Я жду продолжения, но он несколько минут молчит. Я не пытаюсь подтолкнуть его. Наконец, он слегка вздрагивает, потом подавляет новый кашель и прочищает горло. Дрожащие руки крепче берутся за трость, и он удивленно оглядывается.
— Что такое, опять вы? Ваша статья еще не закончена?
Я вежливо улыбаюсь ему, закрывая блокнот.
— Скоро, месье. Я принесу ее вам. Сегодня я просто зашла навестить вас.
Он постукивает тростью о землю и серьезно кивает мне.
— Очень хорошо. Тогда скажите моему сыну, что он должен мне реванш по маджонгу.
— Скажу. Доброго дня, месье.
Оставив булочку рядом с ним, я возвращаю стул на место и ухожу. Выходя из комнаты, я приветствую проходящую мимо медсестру.
— Большое спасибо. Я вернусь на следующей неделе.
Она отвечает мне приветливой улыбкой.
— С вашей стороны так мило продолжать навещать его. Знаете, даже если он каждый раз забывает, после ваших визитов он становится веселее.
Я глубоко вдыхаю и бросаю взгляд на веранду. Среди других пансионеров, которые медленно, но верно занимаются своими делами, старик сидит неподвижно, словно погрузившись невидящим взглядом в созерцание заснеженного сада.

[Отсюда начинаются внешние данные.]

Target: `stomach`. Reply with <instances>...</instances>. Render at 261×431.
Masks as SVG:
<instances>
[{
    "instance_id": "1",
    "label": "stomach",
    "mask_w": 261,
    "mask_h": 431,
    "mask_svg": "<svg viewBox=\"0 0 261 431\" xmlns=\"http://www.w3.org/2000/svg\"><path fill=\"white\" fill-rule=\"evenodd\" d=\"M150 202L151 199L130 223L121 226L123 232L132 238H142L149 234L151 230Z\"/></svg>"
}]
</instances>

— Это грустно, но я уже давно точно знаю, что сказать, чтобы подбодрить его.
— Вы ведь участвуете в церемонии сегодня после обеда? Мы оставим телевизор в гостиной пансионеров включенным. Он будет рад увидеть вас на экране.
Старик, наконец, заметил лежащий на столике пакет. Дрожащей рукой он роется внутри. Поколебавшись, я обращаюсь к медсестре, занятой оформлением своих досье.

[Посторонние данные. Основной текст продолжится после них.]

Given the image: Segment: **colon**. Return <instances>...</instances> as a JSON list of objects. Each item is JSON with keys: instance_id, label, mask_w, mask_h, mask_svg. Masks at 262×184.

— Нет, пожалуйста, ничего не делайте. Церемония будет очень грустной. Ему это не нужно.
Девушка понимающе кивает:
— Хорошо. Спасибо, что зашли, Леди Вайфай.
Я жду, пока она уйдет, прежде чем улыбнуться. Даже год спустя, когда СМИ давным-давно не вспоминают про нас, некоторые упорно продолжают называть нас акуманизированными именами. Я пожимаю плечами: поскольку Леди Вайфай творила добро, меня это нисколько не смущает.

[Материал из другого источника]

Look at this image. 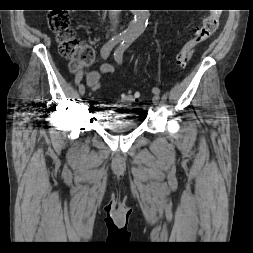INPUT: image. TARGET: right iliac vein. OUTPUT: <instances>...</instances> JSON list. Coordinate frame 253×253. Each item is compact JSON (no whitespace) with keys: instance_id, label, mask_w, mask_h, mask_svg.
<instances>
[{"instance_id":"1","label":"right iliac vein","mask_w":253,"mask_h":253,"mask_svg":"<svg viewBox=\"0 0 253 253\" xmlns=\"http://www.w3.org/2000/svg\"><path fill=\"white\" fill-rule=\"evenodd\" d=\"M79 93H80V95H84V93H85V87L83 84L79 85Z\"/></svg>"}]
</instances>
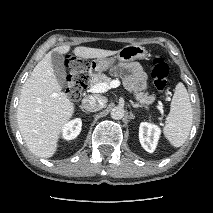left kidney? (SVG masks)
<instances>
[{"mask_svg":"<svg viewBox=\"0 0 213 213\" xmlns=\"http://www.w3.org/2000/svg\"><path fill=\"white\" fill-rule=\"evenodd\" d=\"M161 134L160 128L151 123L142 122L139 127V140L142 147L149 153H153L156 149L159 137Z\"/></svg>","mask_w":213,"mask_h":213,"instance_id":"left-kidney-1","label":"left kidney"}]
</instances>
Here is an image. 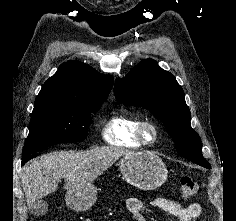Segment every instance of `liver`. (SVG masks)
Listing matches in <instances>:
<instances>
[{"instance_id":"liver-1","label":"liver","mask_w":236,"mask_h":221,"mask_svg":"<svg viewBox=\"0 0 236 221\" xmlns=\"http://www.w3.org/2000/svg\"><path fill=\"white\" fill-rule=\"evenodd\" d=\"M128 153L131 152L124 148L103 146L86 151H56L35 158L21 173L28 208L37 199L55 192L58 180L65 179L67 191L83 188Z\"/></svg>"}]
</instances>
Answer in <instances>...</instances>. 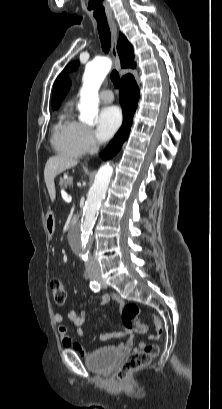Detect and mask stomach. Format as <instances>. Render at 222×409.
I'll return each mask as SVG.
<instances>
[{
    "label": "stomach",
    "mask_w": 222,
    "mask_h": 409,
    "mask_svg": "<svg viewBox=\"0 0 222 409\" xmlns=\"http://www.w3.org/2000/svg\"><path fill=\"white\" fill-rule=\"evenodd\" d=\"M45 229L48 234H52L55 230V217L52 212L46 216Z\"/></svg>",
    "instance_id": "1"
}]
</instances>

Я бросаю на старика последний взгляд. Со слабой удовлетворенной улыбкой он медленно, маленькими кусочками смакует булочку. Кажется, будто он каждую неделю стареет на год. Каждую неделю, входя сюда, я боюсь найти кресло на веранде пустым.
В этом году мне повезло встретиться с большинством выживших в Лувре, и некоторые даже согласились дать рассказ очевидца для моего нового блога, посвященного Дню Памяти. Все меня растрогали, но этот человек произвел самое большое впечатление. Возможно, потому что я никогда не получу ясный ответ на связанные с ним вопросы, только немного сумасшедшие предположения.
Я убираю блокнот в сумку и с тяжелым сердцем разворачиваюсь.
До свидания, месье Фу.
При написании слушалось: Grand Escape (Movie Edit) – RADWIMPS for «Weathering with You» the movie — https://youtu.be/5tJKOmzyU1A
«14.19»
Желудок скручивает от стресса. Остается меньше часа до начала церемонии — и моей речи!
Я ускоряю шаг и пролетаю по нескольким ступенькам перед домом престарелых.
— Привет, миледи, — окликают меня сзади.
Я озадаченно останавливаюсь. Нино, сидевший наверху лестницы, встает и в свою очередь спускается.
— Что ты здесь делаешь? — восклицаю я. — Разве ты не должен был обедать с остальными?